Text of Ripken's speech
After last night's record-breaking game, Cal Ripken delivered the following speech:
When the game numbers on the warehouse changed during fifth innings over the past several weeks, the fans in this ballpark responded incredibly. I'm not sure that my reactions showed how I really felt. I just didn't know what to do.
Tonight, I want to make sure you know how I feel. As I grew up here, I not only had dreams of being a big-league ballplayer, but also of being a Baltimore Oriole. As a boy and a fan, I know how passionate we feel about baseball and the Orioles here. And as a player, I have benefited from this passion.
For all of your support over the years, I want to thank you, the fans of Baltimore, from the bottom of my heart. This is the greatest place to play.
This year has been unbelievable. I've been cheered in ballparks all over the country. People not only showed me their kindness, but more importantly, they demonstrated their love of the game of baseball. I give my thanks to baseball fans everywhere.

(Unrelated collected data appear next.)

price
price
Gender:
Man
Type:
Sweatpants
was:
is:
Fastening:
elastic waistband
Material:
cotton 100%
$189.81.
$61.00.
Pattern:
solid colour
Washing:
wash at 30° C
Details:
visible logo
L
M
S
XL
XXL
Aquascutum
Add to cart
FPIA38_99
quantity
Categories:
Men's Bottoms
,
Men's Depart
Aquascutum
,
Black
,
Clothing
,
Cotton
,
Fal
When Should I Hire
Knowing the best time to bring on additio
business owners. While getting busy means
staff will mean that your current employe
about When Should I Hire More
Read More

I also could express my gratitude to a number of individuals who have played a role in my life and my career, but if I try to mention them all, I might unintentionally miss someone and take more time than I should.
There are, however, four people I want to thank especially. Let me start by thanking my dad. He inspired me with his commitment to the Oriole tradition and made me understand the importance of it. He not only taught me the fundamentals of baseball, he taught me to play it the right way, the Oriole way. From the very beginning, my dad let know how important it was to be there for your team and to be counted on by your teammates.

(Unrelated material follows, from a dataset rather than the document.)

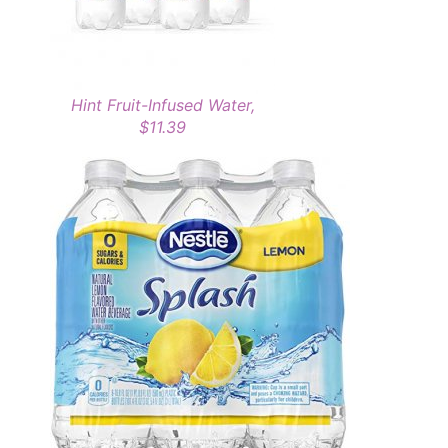
Hint Fruit-Infused Water,
$11.39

My mom, what can I say about my mom? She is an unbelievable person. She let my dad lead the way on the field, but she was there in every other way -- leading and shaping the lives of our family off the field. She's the glue who held our lives together while we grew up, and she's always been my inspiration.
Dad and Mom laid the foundation for my baseball career and my life, and when I got to the big leagues, there was a man -- Eddie Murray -- who showed me how to play this game, day in and day out. I thank him for his example and for his friendship. I was lucky to have him as my teammate for the years we were together, and I congratulate him on the great achievement of 3,000 hits this year.
As my major-league career moved along, the most important person came into my life -- my wife, Kelly. She has enriched it with her friendship and with her love. I thank you, Kelly, for the advice, support, and joy you have brought to me, and for always being there. You, Rachel and Ryan are my life.
These people, and many others, have allowed me, day in and day out, to play the American game of baseball.
Tonight I stand here, overwhelmed, as my name is linked with the great and courageous Lou Gehrig. I'm truly humbled to have our names spoken in the same breath.
Some may think our strongest connection is because we both played many consecutive games. Yet I believe in my heart that our true link is a common motivation -- a love of the game of baseball, a passion for our team, and a desire to compete on the very highest level.
I know that if Lou Gehrig is looking down on tonight's activities, he isn't concerned about someone playing one more consecutive game than he did. Instead, he's viewing tonight as just another example of what is good and right about the great American game. Whether your name is Gehrig or Ripken; DiMaggio or Robinson; or that of some youngster who picks up his bat or puts on his glove: You are challenged by the game of baseball to do your very best day in and day out. And that's all I've ever tried to do.